The opinion of the court was delivered by: Jed S. Rakoff, U.S.D.J.
Defendant Kasiem Smith moves for a reduction of sentence pursuant to 18 U.S.C. § 3582(c)(2), based on the recent amendment to the United States Sentencing Guidelines (the "Guidelines"), which lowered the base offense levels applicable to crack cocaine offenses. Upon consideration, defendant's motion is denied.
On January 11, 2007, defendant pleaded guilty to conspiracy to distribute and possess with intent to distribute five grams or more of crack cocaine, in violation of 21 U.S.C. §§ 812, 841(a)(1), 841(b)(1)(A), and 846. Defendant's plea agreement stipulated to a Guidelines calculation that included the stipulation that defendant was a "career offender" under Section 4B1.1 of the Guidelines, resulting in a Guidelines range of 188 to 235 months.
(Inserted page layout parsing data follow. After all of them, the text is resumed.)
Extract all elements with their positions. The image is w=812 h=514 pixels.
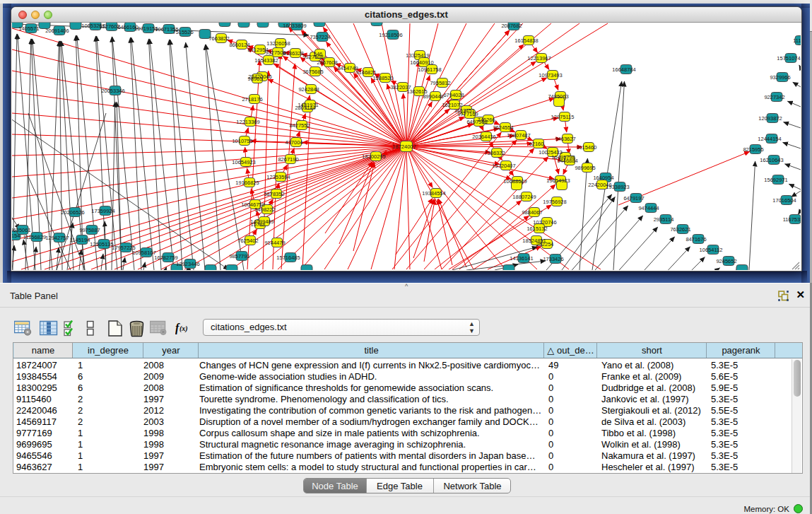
svg-text:9446884: 9446884 — [557, 158, 577, 164]
svg-text:9899695: 9899695 — [575, 165, 595, 171]
svg-text:12923446: 12923446 — [176, 261, 199, 267]
svg-text:2867608: 2867608 — [317, 59, 337, 66]
svg-text:18724007: 18724007 — [392, 144, 416, 150]
svg-text:20206526: 20206526 — [61, 209, 84, 216]
svg-text:9857791: 9857791 — [229, 253, 249, 259]
svg-text:6794028: 6794028 — [443, 92, 464, 98]
svg-text:9227342: 9227342 — [764, 94, 784, 100]
svg-text:2635061: 2635061 — [12, 227, 31, 233]
svg-text:6479197: 6479197 — [623, 195, 644, 201]
svg-text:1010755: 1010755 — [232, 138, 252, 144]
svg-text:10807487: 10807487 — [507, 132, 530, 139]
svg-text:12213967: 12213967 — [527, 55, 551, 62]
svg-text:7663822: 7663822 — [208, 35, 229, 42]
svg-text:8990448: 8990448 — [423, 93, 443, 100]
svg-text:22420046: 22420046 — [588, 182, 611, 188]
svg-text:9463627: 9463627 — [555, 136, 575, 142]
svg-text:9329966: 9329966 — [770, 74, 790, 81]
svg-text:12093872: 12093872 — [758, 115, 782, 122]
svg-text:9777169: 9777169 — [457, 111, 478, 117]
svg-text:10688609: 10688609 — [503, 178, 526, 185]
svg-text:16782759: 16782759 — [154, 255, 177, 261]
svg-text:1640954: 1640954 — [593, 175, 613, 181]
svg-text:8215955: 8215955 — [743, 146, 763, 153]
svg-text:9144479: 9144479 — [264, 240, 285, 246]
svg-text:7357224: 7357224 — [310, 34, 330, 40]
svg-text:8186328: 8186328 — [283, 50, 303, 57]
svg-text:7632621: 7632621 — [670, 226, 690, 233]
svg-text:12505135: 12505135 — [90, 241, 113, 247]
svg-text:11156829: 11156829 — [23, 234, 46, 240]
svg-text:12213369: 12213369 — [236, 119, 259, 125]
svg-text:10120746: 10120746 — [533, 219, 556, 226]
svg-text:39154: 39154 — [12, 233, 20, 239]
svg-text:19654923: 19654923 — [546, 177, 570, 184]
svg-text:1405571: 1405571 — [18, 25, 39, 32]
svg-text:19166825: 19166825 — [235, 180, 259, 186]
svg-text:1733426: 1733426 — [543, 256, 563, 262]
svg-text:2935114: 2935114 — [654, 216, 674, 223]
svg-text:417004: 417004 — [285, 139, 302, 146]
svg-text:7515526: 7515526 — [172, 29, 193, 35]
svg-text:15720407: 15720407 — [492, 163, 515, 169]
svg-text:7955812: 7955812 — [430, 80, 450, 86]
svg-text:8427552: 8427552 — [289, 122, 310, 129]
svg-text:(x): (x) — [180, 325, 188, 333]
svg-text:19218506: 19218506 — [379, 32, 402, 38]
svg-text:12975115: 12975115 — [551, 114, 575, 120]
svg-text:15751074: 15751074 — [777, 55, 800, 62]
svg-text:2718176: 2718176 — [242, 96, 262, 103]
svg-text:16648784: 16648784 — [612, 66, 635, 73]
svg-text:13226058: 13226058 — [266, 40, 290, 47]
svg-text:20364436: 20364436 — [472, 134, 495, 140]
svg-text:1112: 1112 — [793, 37, 801, 44]
svg-text:1527602: 1527602 — [99, 23, 119, 30]
svg-text:12353594: 12353594 — [266, 174, 290, 180]
svg-text:18300295: 18300295 — [362, 153, 385, 160]
svg-text:7485063: 7485063 — [548, 93, 568, 100]
svg-text:12444154: 12444154 — [758, 136, 781, 142]
svg-text:3624554: 3624554 — [493, 124, 513, 131]
svg-text:20691406: 20691406 — [45, 28, 69, 34]
svg-text:14099489: 14099489 — [250, 218, 273, 225]
svg-text:18807249: 18807249 — [512, 194, 536, 200]
svg-text:10654923: 10654923 — [232, 159, 255, 165]
svg-text:16033809: 16033809 — [283, 23, 306, 29]
svg-text:17359924: 17359924 — [91, 208, 114, 214]
svg-text:13325419: 13325419 — [406, 52, 429, 59]
svg-text:7625402: 7625402 — [237, 238, 258, 244]
svg-text:1167533: 1167533 — [783, 216, 801, 223]
svg-text:7386322: 7386322 — [484, 150, 505, 156]
svg-text:9115460: 9115460 — [577, 144, 597, 151]
svg-text:546: 546 — [314, 51, 323, 57]
svg-text:62160: 62160 — [529, 141, 544, 147]
svg-text:9245652: 9245652 — [716, 258, 736, 264]
svg-text:8660124: 8660124 — [229, 42, 249, 48]
svg-text:5878352: 5878352 — [264, 191, 284, 197]
svg-text:19384554: 19384554 — [422, 190, 445, 197]
svg-text:16640910: 16640910 — [410, 59, 433, 66]
svg-text:8267190: 8267190 — [278, 156, 298, 163]
svg-text:16543382: 16543382 — [254, 57, 278, 64]
svg-text:746266: 746266 — [477, 117, 495, 123]
svg-text:17016504: 17016504 — [772, 197, 796, 204]
svg-text:9474444: 9474444 — [638, 205, 659, 211]
svg-text:8471676: 8471676 — [686, 236, 706, 243]
svg-text:5498222: 5498222 — [254, 206, 275, 213]
svg-text:16210643: 16210643 — [760, 157, 783, 163]
svg-text:20053346: 20053346 — [101, 88, 124, 94]
svg-text:15716485: 15716485 — [276, 255, 300, 261]
svg-text:14136141: 14136141 — [510, 255, 533, 262]
svg-text:1431971: 1431971 — [298, 102, 318, 108]
svg-text:3675685: 3675685 — [302, 69, 323, 75]
svg-text:10961758: 10961758 — [418, 66, 441, 73]
svg-text:252254: 252254 — [536, 241, 553, 247]
svg-text:9975887: 9975887 — [79, 227, 100, 233]
svg-text:12942757: 12942757 — [45, 235, 69, 241]
svg-text:1615132: 1615132 — [526, 226, 547, 232]
svg-text:16154838: 16154838 — [514, 37, 538, 44]
svg-text:8454749: 8454749 — [337, 65, 358, 71]
svg-text:19756928: 19756928 — [543, 199, 566, 205]
svg-text:10654112: 10654112 — [700, 247, 723, 253]
svg-text:2087682: 2087682 — [501, 23, 522, 29]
The parties agreed, however, that defendant could request a non-Guidelines sentence below the career offender range on the ground that defendant's career offender status overstated the seriousness of his criminal history.
The Probation Department's Presentence Report dated April 25, 2007 (the "PSR") similarly designated defendant as a career offender pursuant to U.S.S.G. § 4B1.1, and calculated the base offense level at 34, the total offense level at 31, and the criminal history category at VI, resulting in a Guidelines range of 188 to 235 months. See PSR ¶¶ 129, 131, 154, 199. Following receipt of the PSR but prior to defendant's sentencing, defense counsel submitted a lengthy written submission, arguing that a non-Guidelines sentence substantially below the 188 to 235-month range was warranted because, inter alia, defendant's career offender status materially overstated the seriousness of his offense and his criminal history.
On May 10, 2007, the Court held a sentencing hearing. At that hearing, the Court adopted the PSR's calculations and determined, with the parties' full consent, that the applicable Guidelines range was 188 to 235 months. See transcript 5/10/07 at 2-3. Although the Court noted its agreement with the parties that as a matter of law the career offender provisions applied to defendant, id. at 3, the Court also observed that in a less technical sense defendant did "not really fit the career offender model" in all respects. Id. at 33-34. After careful consideration of the factors enumerated in 18 U.S.C. § 3553(a), the Court imposed a non-Guidelines sentence of 110 months' imprisonment, id. at 35, a sentence that was below defendant's career offender range but above his non-career offender range.
Turning to the instant motion, defendant argues that, notwithstanding the fact that the recent amendment to the crack Guidelines did not have the effect of lowering his career offender Guidelines range, he is nevertheless eligible for a reduction of sentence because his sentence was "based," at least in part, on the sentencing Guidelines that would have applied were he not considered a career offender. The Court is not persuaded.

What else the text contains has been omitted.